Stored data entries
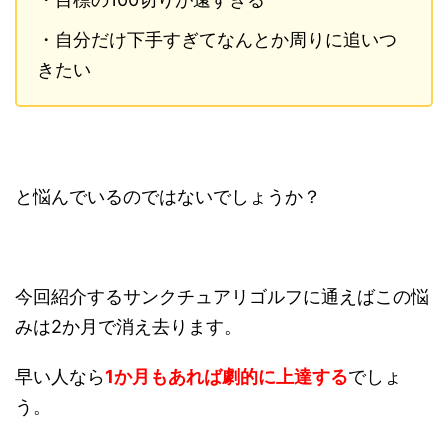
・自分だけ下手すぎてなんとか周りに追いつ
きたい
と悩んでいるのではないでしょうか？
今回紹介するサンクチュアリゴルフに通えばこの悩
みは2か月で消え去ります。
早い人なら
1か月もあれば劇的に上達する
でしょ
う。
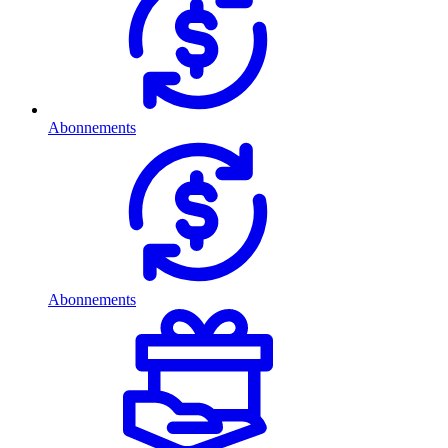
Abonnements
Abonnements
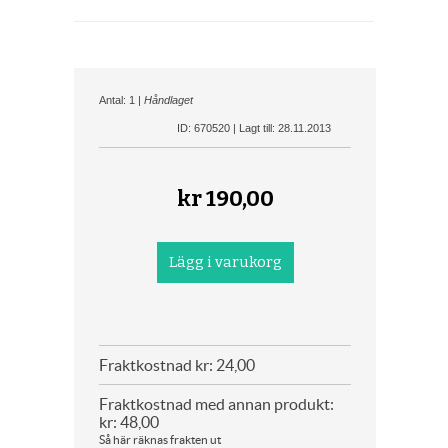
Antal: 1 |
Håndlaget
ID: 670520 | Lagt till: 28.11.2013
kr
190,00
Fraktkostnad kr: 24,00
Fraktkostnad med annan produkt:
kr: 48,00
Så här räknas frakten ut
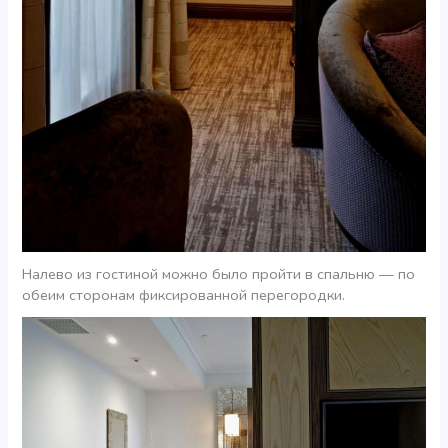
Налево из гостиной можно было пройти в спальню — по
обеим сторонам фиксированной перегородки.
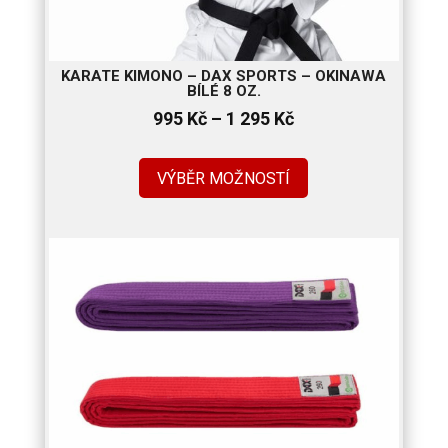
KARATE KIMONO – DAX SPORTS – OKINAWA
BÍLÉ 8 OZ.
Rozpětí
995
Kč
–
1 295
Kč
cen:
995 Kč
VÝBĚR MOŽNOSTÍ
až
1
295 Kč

* * *

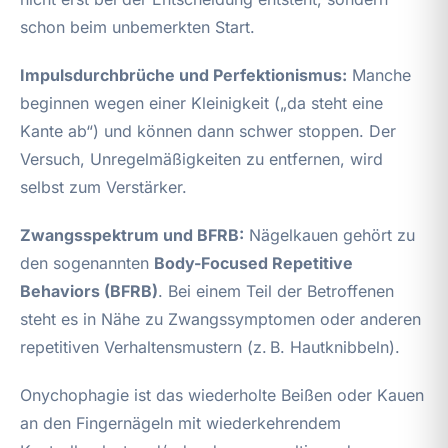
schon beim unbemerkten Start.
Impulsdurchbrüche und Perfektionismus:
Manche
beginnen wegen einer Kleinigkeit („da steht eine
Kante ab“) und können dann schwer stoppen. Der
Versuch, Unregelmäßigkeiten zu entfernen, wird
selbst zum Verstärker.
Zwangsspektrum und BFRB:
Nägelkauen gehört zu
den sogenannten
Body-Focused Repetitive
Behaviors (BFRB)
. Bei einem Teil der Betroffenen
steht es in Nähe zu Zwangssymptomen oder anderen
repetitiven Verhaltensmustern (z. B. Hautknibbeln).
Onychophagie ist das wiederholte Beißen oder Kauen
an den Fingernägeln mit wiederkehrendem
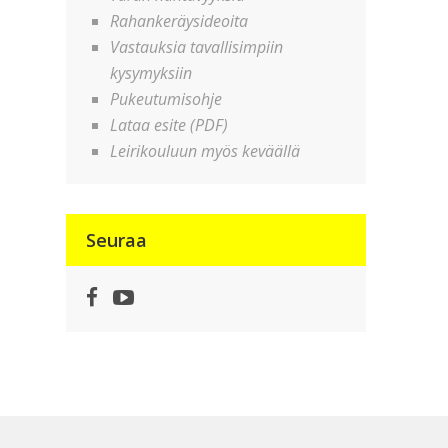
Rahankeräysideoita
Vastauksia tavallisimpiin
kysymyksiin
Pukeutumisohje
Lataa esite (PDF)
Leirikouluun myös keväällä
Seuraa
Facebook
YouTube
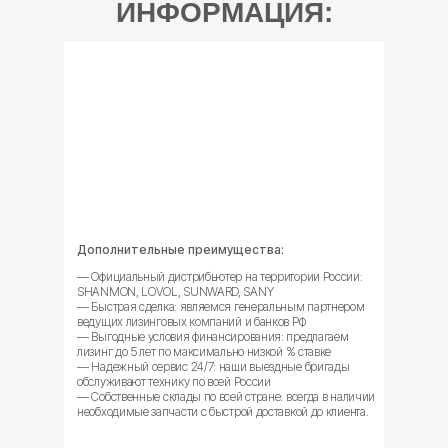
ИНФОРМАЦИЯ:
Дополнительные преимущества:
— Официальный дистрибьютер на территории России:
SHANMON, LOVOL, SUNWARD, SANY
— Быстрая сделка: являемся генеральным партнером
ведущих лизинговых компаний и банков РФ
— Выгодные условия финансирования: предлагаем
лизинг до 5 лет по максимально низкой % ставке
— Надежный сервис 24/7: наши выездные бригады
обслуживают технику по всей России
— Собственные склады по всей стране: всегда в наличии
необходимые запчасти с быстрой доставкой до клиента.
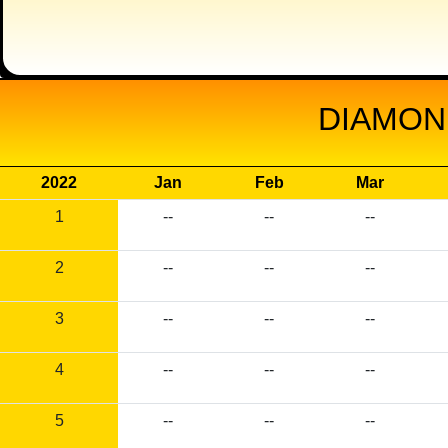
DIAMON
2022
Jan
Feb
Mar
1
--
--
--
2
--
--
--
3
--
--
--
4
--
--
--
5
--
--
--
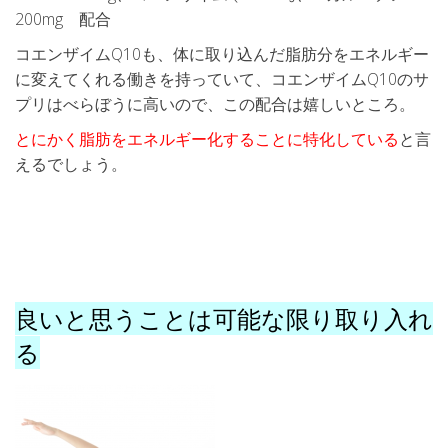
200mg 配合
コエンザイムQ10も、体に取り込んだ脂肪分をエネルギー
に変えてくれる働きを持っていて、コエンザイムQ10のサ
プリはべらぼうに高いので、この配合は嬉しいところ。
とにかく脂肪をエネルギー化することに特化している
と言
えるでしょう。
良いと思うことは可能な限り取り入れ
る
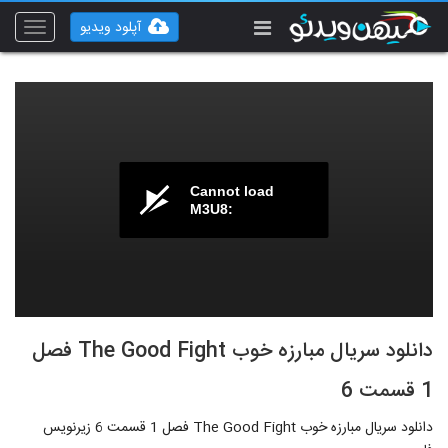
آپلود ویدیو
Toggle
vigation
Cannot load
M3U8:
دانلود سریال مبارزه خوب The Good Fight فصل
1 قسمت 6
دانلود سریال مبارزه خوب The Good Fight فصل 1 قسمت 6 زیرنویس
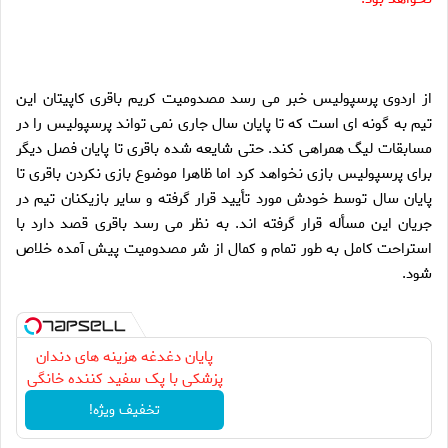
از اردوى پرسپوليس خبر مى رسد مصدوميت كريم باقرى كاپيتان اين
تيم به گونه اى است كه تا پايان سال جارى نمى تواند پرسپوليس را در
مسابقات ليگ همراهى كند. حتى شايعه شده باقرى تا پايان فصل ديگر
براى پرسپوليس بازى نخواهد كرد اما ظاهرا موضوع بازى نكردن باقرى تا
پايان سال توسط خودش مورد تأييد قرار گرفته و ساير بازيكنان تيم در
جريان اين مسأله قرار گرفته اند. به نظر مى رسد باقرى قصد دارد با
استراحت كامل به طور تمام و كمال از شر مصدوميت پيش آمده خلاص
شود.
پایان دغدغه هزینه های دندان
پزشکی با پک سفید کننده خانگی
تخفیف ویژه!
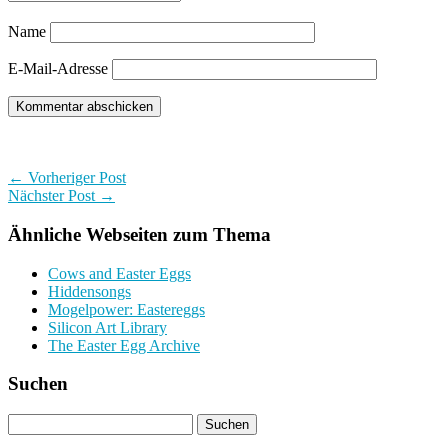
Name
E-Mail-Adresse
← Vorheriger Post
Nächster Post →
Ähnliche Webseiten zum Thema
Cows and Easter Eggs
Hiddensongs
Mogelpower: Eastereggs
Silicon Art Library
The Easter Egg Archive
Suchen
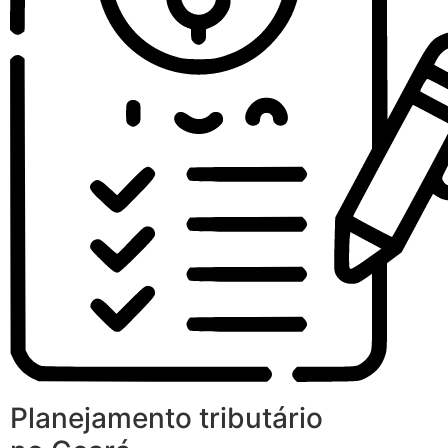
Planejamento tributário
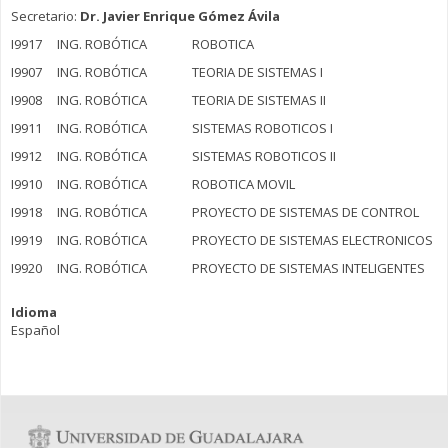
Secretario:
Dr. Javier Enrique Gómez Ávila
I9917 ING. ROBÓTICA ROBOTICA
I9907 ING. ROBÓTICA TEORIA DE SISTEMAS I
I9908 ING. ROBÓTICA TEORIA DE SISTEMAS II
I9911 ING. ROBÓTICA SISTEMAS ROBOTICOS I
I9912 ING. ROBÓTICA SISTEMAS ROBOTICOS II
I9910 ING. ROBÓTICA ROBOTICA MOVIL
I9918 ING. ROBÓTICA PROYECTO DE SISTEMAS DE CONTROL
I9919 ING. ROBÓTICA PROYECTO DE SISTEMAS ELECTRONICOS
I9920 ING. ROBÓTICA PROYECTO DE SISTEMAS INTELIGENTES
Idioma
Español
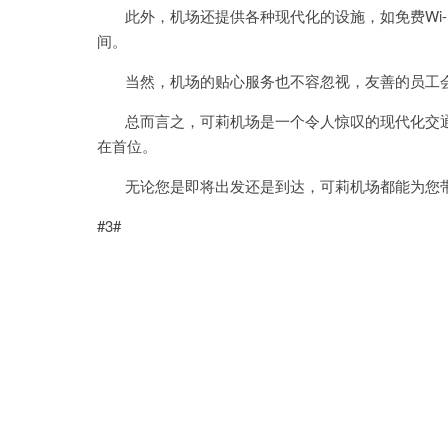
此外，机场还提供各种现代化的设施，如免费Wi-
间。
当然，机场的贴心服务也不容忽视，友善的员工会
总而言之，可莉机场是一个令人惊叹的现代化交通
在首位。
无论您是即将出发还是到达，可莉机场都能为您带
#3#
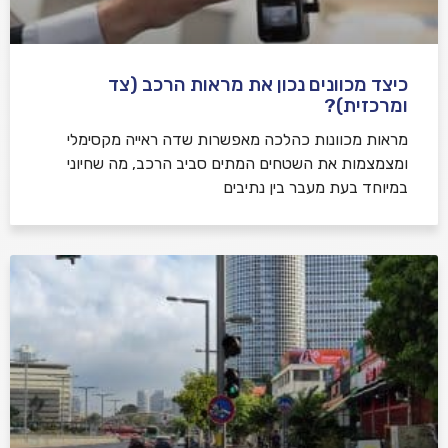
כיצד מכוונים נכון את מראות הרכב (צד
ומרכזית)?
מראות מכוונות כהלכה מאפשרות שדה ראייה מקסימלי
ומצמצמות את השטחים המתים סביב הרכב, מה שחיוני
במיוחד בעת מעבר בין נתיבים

What you have to do
Copy exactly, without pictures, the lines above from the one with "良いと思うことは可能な限り取り入れ" down to the one with "پایان دغدغه هزینه های دندان", inclusive.

Result for this exercise
良いと思うことは可能な限り取り入れ
る
آپلود ویدیو
Toggle
vigation
Cannot load
M3U8:
دانلود سریال مبارزه خوب The Good Fight فصل
1 قسمت 6
دانلود سریال مبارزه خوب The Good Fight فصل 1 قسمت 6 زیرنویس
از اردوى پرسپوليس خبر مى رسد مصدوميت كريم باقرى كاپيتان اين
تيم به گونه اى است كه تا پايان سال جارى نمى تواند پرسپوليس را در
مسابقات ليگ همراهى كند. حتى شايعه شده باقرى تا پايان فصل ديگر
براى پرسپوليس بازى نخواهد كرد اما ظاهرا موضوع بازى نكردن باقرى تا
پايان سال توسط خودش مورد تأييد قرار گرفته و ساير بازيكنان تيم در
جريان اين مسأله قرار گرفته اند. به نظر مى رسد باقرى قصد دارد با
استراحت كامل به طور تمام و كمال از شر مصدوميت پيش آمده خلاص
شود.
پایان دغدغه هزینه های دندان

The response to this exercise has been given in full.